* _Requirement_
In the data below, which lines contain "header"? List them by copying each one.

%%

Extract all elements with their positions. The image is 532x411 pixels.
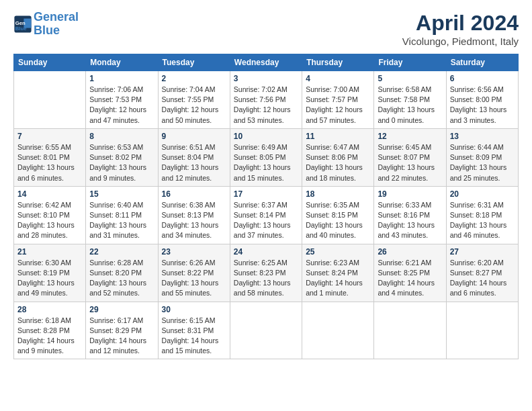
calendar-cell: 4Sunrise: 7:00 AMSunset: 7:57 PMDaylight…: [302, 71, 374, 129]
logo-text: General Blue: [34, 11, 79, 38]
day-number: 24: [234, 247, 298, 257]
day-number: 2: [162, 74, 226, 83]
day-info: Sunrise: 6:44 AMSunset: 8:09 PMDaylight:…: [450, 142, 515, 183]
calendar-cell: 29Sunrise: 6:17 AMSunset: 8:29 PMDayligh…: [86, 302, 158, 359]
day-number: 22: [89, 247, 154, 257]
calendar-cell: 27Sunrise: 6:20 AMSunset: 8:27 PMDayligh…: [446, 244, 518, 302]
day-number: 12: [378, 132, 442, 141]
calendar-cell: 13Sunrise: 6:44 AMSunset: 8:09 PMDayligh…: [446, 128, 518, 186]
day-info: Sunrise: 6:53 AMSunset: 8:02 PMDaylight:…: [89, 142, 154, 183]
title-block: April 2024 Vicolungo, Piedmont, Italy: [402, 11, 519, 47]
calendar-cell: 25Sunrise: 6:23 AMSunset: 8:24 PMDayligh…: [302, 244, 374, 302]
day-number: 18: [306, 189, 370, 199]
day-number: 21: [17, 247, 82, 257]
day-number: 7: [17, 132, 82, 141]
day-info: Sunrise: 6:28 AMSunset: 8:20 PMDaylight:…: [89, 258, 154, 299]
calendar-cell: 28Sunrise: 6:18 AMSunset: 8:28 PMDayligh…: [14, 302, 86, 359]
day-number: 19: [378, 189, 442, 199]
calendar-cell: [446, 302, 518, 359]
day-number: 29: [89, 305, 154, 314]
calendar-cell: 17Sunrise: 6:37 AMSunset: 8:14 PMDayligh…: [230, 186, 302, 244]
day-info: Sunrise: 7:00 AMSunset: 7:57 PMDaylight:…: [306, 85, 370, 126]
day-number: 14: [17, 189, 82, 199]
weekday-header-tuesday: Tuesday: [158, 54, 230, 71]
day-info: Sunrise: 7:02 AMSunset: 7:56 PMDaylight:…: [234, 85, 298, 126]
calendar-cell: 15Sunrise: 6:40 AMSunset: 8:11 PMDayligh…: [86, 186, 158, 244]
calendar-week-row: 21Sunrise: 6:30 AMSunset: 8:19 PMDayligh…: [14, 244, 519, 302]
logo: Gen Blue General Blue: [13, 11, 79, 38]
day-info: Sunrise: 6:47 AMSunset: 8:06 PMDaylight:…: [306, 142, 370, 183]
day-info: Sunrise: 6:31 AMSunset: 8:18 PMDaylight:…: [450, 200, 515, 241]
day-info: Sunrise: 6:56 AMSunset: 8:00 PMDaylight:…: [450, 85, 515, 126]
calendar-cell: [230, 302, 302, 359]
calendar-cell: 14Sunrise: 6:42 AMSunset: 8:10 PMDayligh…: [14, 186, 86, 244]
day-number: 25: [306, 247, 370, 257]
day-info: Sunrise: 6:23 AMSunset: 8:24 PMDaylight:…: [306, 258, 370, 299]
day-number: 8: [89, 132, 154, 141]
weekday-header-monday: Monday: [86, 54, 158, 71]
location-subtitle: Vicolungo, Piedmont, Italy: [402, 36, 519, 47]
day-info: Sunrise: 6:35 AMSunset: 8:15 PMDaylight:…: [306, 200, 370, 241]
calendar-cell: 30Sunrise: 6:15 AMSunset: 8:31 PMDayligh…: [158, 302, 230, 359]
day-info: Sunrise: 7:06 AMSunset: 7:53 PMDaylight:…: [89, 85, 154, 126]
day-info: Sunrise: 6:45 AMSunset: 8:07 PMDaylight:…: [378, 142, 442, 183]
day-number: 9: [162, 132, 226, 141]
day-number: 4: [306, 74, 370, 83]
day-number: 16: [162, 189, 226, 199]
page-container: Gen Blue General Blue April 2024 Vicolun…: [0, 0, 532, 366]
calendar-cell: 10Sunrise: 6:49 AMSunset: 8:05 PMDayligh…: [230, 128, 302, 186]
calendar-cell: 19Sunrise: 6:33 AMSunset: 8:16 PMDayligh…: [374, 186, 446, 244]
calendar-cell: 16Sunrise: 6:38 AMSunset: 8:13 PMDayligh…: [158, 186, 230, 244]
calendar-cell: [14, 71, 86, 129]
calendar-week-row: 28Sunrise: 6:18 AMSunset: 8:28 PMDayligh…: [14, 302, 519, 359]
day-number: 10: [234, 132, 298, 141]
calendar-week-row: 7Sunrise: 6:55 AMSunset: 8:01 PMDaylight…: [14, 128, 519, 186]
day-info: Sunrise: 6:40 AMSunset: 8:11 PMDaylight:…: [89, 200, 154, 241]
day-info: Sunrise: 6:25 AMSunset: 8:23 PMDaylight:…: [234, 258, 298, 299]
day-number: 23: [162, 247, 226, 257]
day-number: 17: [234, 189, 298, 199]
calendar-cell: 21Sunrise: 6:30 AMSunset: 8:19 PMDayligh…: [14, 244, 86, 302]
day-number: 3: [234, 74, 298, 83]
calendar-cell: 23Sunrise: 6:26 AMSunset: 8:22 PMDayligh…: [158, 244, 230, 302]
calendar-table: SundayMondayTuesdayWednesdayThursdayFrid…: [13, 54, 519, 359]
calendar-cell: 11Sunrise: 6:47 AMSunset: 8:06 PMDayligh…: [302, 128, 374, 186]
weekday-header-thursday: Thursday: [302, 54, 374, 71]
weekday-header-sunday: Sunday: [14, 54, 86, 71]
day-number: 30: [162, 305, 226, 314]
calendar-cell: 8Sunrise: 6:53 AMSunset: 8:02 PMDaylight…: [86, 128, 158, 186]
weekday-header-wednesday: Wednesday: [230, 54, 302, 71]
day-info: Sunrise: 6:20 AMSunset: 8:27 PMDaylight:…: [450, 258, 515, 299]
calendar-week-row: 14Sunrise: 6:42 AMSunset: 8:10 PMDayligh…: [14, 186, 519, 244]
calendar-cell: [374, 302, 446, 359]
day-info: Sunrise: 6:15 AMSunset: 8:31 PMDaylight:…: [162, 316, 226, 357]
calendar-cell: 24Sunrise: 6:25 AMSunset: 8:23 PMDayligh…: [230, 244, 302, 302]
calendar-cell: 7Sunrise: 6:55 AMSunset: 8:01 PMDaylight…: [14, 128, 86, 186]
calendar-cell: 9Sunrise: 6:51 AMSunset: 8:04 PMDaylight…: [158, 128, 230, 186]
calendar-cell: 6Sunrise: 6:56 AMSunset: 8:00 PMDaylight…: [446, 71, 518, 129]
calendar-cell: 20Sunrise: 6:31 AMSunset: 8:18 PMDayligh…: [446, 186, 518, 244]
day-info: Sunrise: 6:49 AMSunset: 8:05 PMDaylight:…: [234, 142, 298, 183]
day-number: 28: [17, 305, 82, 314]
day-info: Sunrise: 6:51 AMSunset: 8:04 PMDaylight:…: [162, 142, 226, 183]
calendar-cell: 18Sunrise: 6:35 AMSunset: 8:15 PMDayligh…: [302, 186, 374, 244]
calendar-week-row: 1Sunrise: 7:06 AMSunset: 7:53 PMDaylight…: [14, 71, 519, 129]
calendar-cell: 5Sunrise: 6:58 AMSunset: 7:58 PMDaylight…: [374, 71, 446, 129]
day-number: 1: [89, 74, 154, 83]
day-info: Sunrise: 6:33 AMSunset: 8:16 PMDaylight:…: [378, 200, 442, 241]
calendar-cell: 1Sunrise: 7:06 AMSunset: 7:53 PMDaylight…: [86, 71, 158, 129]
weekday-header-row: SundayMondayTuesdayWednesdayThursdayFrid…: [14, 54, 519, 71]
day-info: Sunrise: 6:26 AMSunset: 8:22 PMDaylight:…: [162, 258, 226, 299]
day-number: 15: [89, 189, 154, 199]
day-number: 26: [378, 247, 442, 257]
day-info: Sunrise: 6:30 AMSunset: 8:19 PMDaylight:…: [17, 258, 82, 299]
logo-icon: Gen Blue: [13, 15, 32, 34]
day-info: Sunrise: 6:55 AMSunset: 8:01 PMDaylight:…: [17, 142, 82, 183]
day-number: 20: [450, 189, 515, 199]
calendar-cell: 12Sunrise: 6:45 AMSunset: 8:07 PMDayligh…: [374, 128, 446, 186]
day-number: 6: [450, 74, 515, 83]
calendar-cell: [302, 302, 374, 359]
day-info: Sunrise: 6:58 AMSunset: 7:58 PMDaylight:…: [378, 85, 442, 126]
weekday-header-friday: Friday: [374, 54, 446, 71]
calendar-cell: 26Sunrise: 6:21 AMSunset: 8:25 PMDayligh…: [374, 244, 446, 302]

%%

* _Answer space_
weekday-header-tuesday: Tuesday: [158, 54, 230, 71]
weekday-header-monday: Monday: [86, 54, 158, 71]
weekday-header-thursday: Thursday: [302, 54, 374, 71]
weekday-header-sunday: Sunday: [14, 54, 86, 71]
weekday-header-wednesday: Wednesday: [230, 54, 302, 71]
weekday-header-row: SundayMondayTuesdayWednesdayThursdayFrid…: [14, 54, 519, 71]
weekday-header-friday: Friday: [374, 54, 446, 71]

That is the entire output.